In contrast, SOD and GSH-Px activities were found to be lower and the activities of antioxidant enzymes were found to be different between subtypes of schizophrenia.10,27,28 Similarly, we found that OSI is significantly different between schizophrenia subtypes, particularly between paranoid and residual subtypes. In a previous study there was a significant increase in SOD activity in the residual group compared to the paranoid group, and CAT activity was found to be increased in disorganized (148%), paranoid (147%), and residual (165%) groups compared to the control group.27 Similarly in a more recent study, SOD and GSH-Px activities were found to be significantly lower in paranoid and residual subtypes compared to both disorganized subtype and the control groups.28 Brain glutathione levels are decreased in schizophrenia. N-acetyl cysteine (NAC) increases brain glutathione in rodents.45 A recent study was conducted to evaluate the effectiveness of oral NAC as an add-on to maintenance medication for the treatment of chronic schizophrenia over a 24-week period.
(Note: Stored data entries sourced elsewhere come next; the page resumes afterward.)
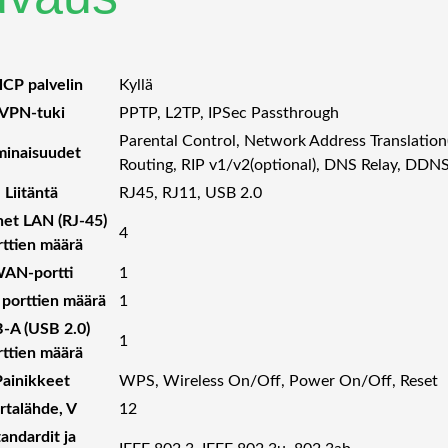
CP palvelin
Kyllä
VPN-tuki
PPTP, L2TP, IPSec Passthrough
Parental Control, Network Address Translation
inaisuudet
Routing, RIP v1/v2(optional), DNS Relay, DD
Liitäntä
RJ45, RJ11, USB 2.0
net LAN (RJ-45)
4
rttien määrä
AN-portti
1
 porttien määrä
1
-A (USB 2.0)
1
rttien määrä
Painikkeet
WPS, Wireless On/Off, Power On/Off, Reset
rtalähde, V
12
andardit ja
There were significantly greater improvements observed in the NAC treatment group compared with the placebo group for PANSS negative scores at week 24 when compared with baseline.45 Because NAC treatment were efficacious for negative symptoms but not for the positive symptoms, this result is in accordance with the present results. In another recent study, authors investigated whether GSH levels are altered in the posterior medial frontal cortex of schizophrenia patients, and they examined correlations between GSH levels and clinical variables in patients.46 Similarly, in accordance with the present results, there was a significant negative correlation between GSH and negative symptom scores, and there were no significant correlations between GSH level and positive symptom scores in schizophrenia patients.46

It should be kept in mind that multiple individual and environmental factors are involved in maintaining antioxidant balance, and none have been found to be superior to another. In the present study there were no gender differences between antioxidant and oxidant parameters among patients, but antioxidant levels were higher among the men in the control group, as has been reported in previous studies.7,10,40 In agreement with the literature, in the healthy control group the TPEROX of smokers in the present study was found to be higher compared to non-smokers.10–24 In conclusion, the effects of smoking on the antioxidant system are more evident in healthy subjects than in schizophrenia patients and their role in schizophrenia patients may be overlooked due to the presence of multiple factors influencing this system. In the present study a multiple regression model indicated a significant linear combination of age, gender, duration of illness, subtype of schizophrenia, and PANSS scores as predictors of mean OSI. The beta weights suggest that only the subtype of schizophrenia makes a statistically significant contribution to predicting mean OSI. Only 15% of the variance in mean OSI, however, was explained by the model.

Limitations

Some of the previous studies examining the effects of neuroleptic medications on antioxidant enzymes in schizophrenia reported significant differences in the levels of SOD, CAT and GSH-Px.11,30,47 In the present study we did not explore the effect of medication on antioxidant levels, but all participants were drug free at least for 15 days. A prospective design and a longer study period are required to assess the effects of drug use on the outcomes. In addition, as another limitation, because antioxidants in the diet have an important effect on tested antioxidant potential, the diet of patients and the control group should have been taken into account.

CONCLUSIONS

The present results indicated that several parameters in the pathogenesis of schizophrenia, such as age of onset, level of negative symptoms, and subtype of the illness but not the presence of the illness itself are associated with the level of oxidative stress. Future studies that clearly introduce the etiologic relation between disturbances in the antioxidant system and schizophrenia (particularly in certain subtypes) through measurements of pre- and post-therapy antioxidant and oxidant levels may provide prophylactic treatments as well as new treatment algorithms in addition to available antipsychotic regimens.